Output the data below in full, character for character.

——————

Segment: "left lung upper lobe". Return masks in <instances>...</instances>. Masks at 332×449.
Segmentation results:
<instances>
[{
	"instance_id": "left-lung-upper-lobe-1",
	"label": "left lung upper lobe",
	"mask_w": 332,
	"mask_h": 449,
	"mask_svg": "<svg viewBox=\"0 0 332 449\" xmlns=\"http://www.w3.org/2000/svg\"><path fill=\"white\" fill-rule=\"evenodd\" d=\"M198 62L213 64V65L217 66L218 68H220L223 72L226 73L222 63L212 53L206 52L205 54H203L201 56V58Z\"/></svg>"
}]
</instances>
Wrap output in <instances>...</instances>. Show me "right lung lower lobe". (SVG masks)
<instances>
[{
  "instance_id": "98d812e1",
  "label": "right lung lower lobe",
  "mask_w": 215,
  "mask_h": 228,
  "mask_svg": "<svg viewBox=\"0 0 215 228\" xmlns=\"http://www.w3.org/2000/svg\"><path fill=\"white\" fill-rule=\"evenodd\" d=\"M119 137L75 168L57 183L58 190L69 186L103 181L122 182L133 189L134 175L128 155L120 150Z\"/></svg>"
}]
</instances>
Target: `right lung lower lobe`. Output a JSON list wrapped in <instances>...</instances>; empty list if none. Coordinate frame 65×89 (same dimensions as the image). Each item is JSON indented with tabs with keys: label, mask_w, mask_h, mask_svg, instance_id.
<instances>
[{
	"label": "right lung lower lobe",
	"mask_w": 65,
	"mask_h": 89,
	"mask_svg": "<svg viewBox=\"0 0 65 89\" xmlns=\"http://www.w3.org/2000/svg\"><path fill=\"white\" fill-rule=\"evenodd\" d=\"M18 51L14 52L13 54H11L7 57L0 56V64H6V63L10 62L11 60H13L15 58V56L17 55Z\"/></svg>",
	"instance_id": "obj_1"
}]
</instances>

——————

SOLVED EXERCISE:
Segment: "left lung upper lobe". Return masks in <instances>...</instances>. Masks at 332×449.
Segmentation results:
<instances>
[{
	"instance_id": "left-lung-upper-lobe-1",
	"label": "left lung upper lobe",
	"mask_w": 332,
	"mask_h": 449,
	"mask_svg": "<svg viewBox=\"0 0 332 449\" xmlns=\"http://www.w3.org/2000/svg\"><path fill=\"white\" fill-rule=\"evenodd\" d=\"M198 62L213 64V65L217 66L218 68H220L223 72L226 73L222 63L212 53L206 52L205 54H203L201 56V58Z\"/></svg>"
}]
</instances>
Wrap output in <instances>...</instances>. Show me "right lung lower lobe". (SVG masks)
<instances>
[{
  "instance_id": "98d812e1",
  "label": "right lung lower lobe",
  "mask_w": 215,
  "mask_h": 228,
  "mask_svg": "<svg viewBox=\"0 0 215 228\" xmlns=\"http://www.w3.org/2000/svg\"><path fill=\"white\" fill-rule=\"evenodd\" d=\"M119 137L75 168L57 183L58 190L69 186L103 181L122 182L133 189L134 175L128 155L120 150Z\"/></svg>"
}]
</instances>
Target: `right lung lower lobe`. Output a JSON list wrapped in <instances>...</instances>; empty list if none. Coordinate frame 65×89 (same dimensions as the image). Each item is JSON indented with tabs with keys: label, mask_w, mask_h, mask_svg, instance_id.
<instances>
[{
	"label": "right lung lower lobe",
	"mask_w": 65,
	"mask_h": 89,
	"mask_svg": "<svg viewBox=\"0 0 65 89\" xmlns=\"http://www.w3.org/2000/svg\"><path fill=\"white\" fill-rule=\"evenodd\" d=\"M18 51L14 52L13 54H11L7 57L0 56V64H6V63L10 62L11 60H13L15 58V56L17 55Z\"/></svg>",
	"instance_id": "obj_1"
}]
</instances>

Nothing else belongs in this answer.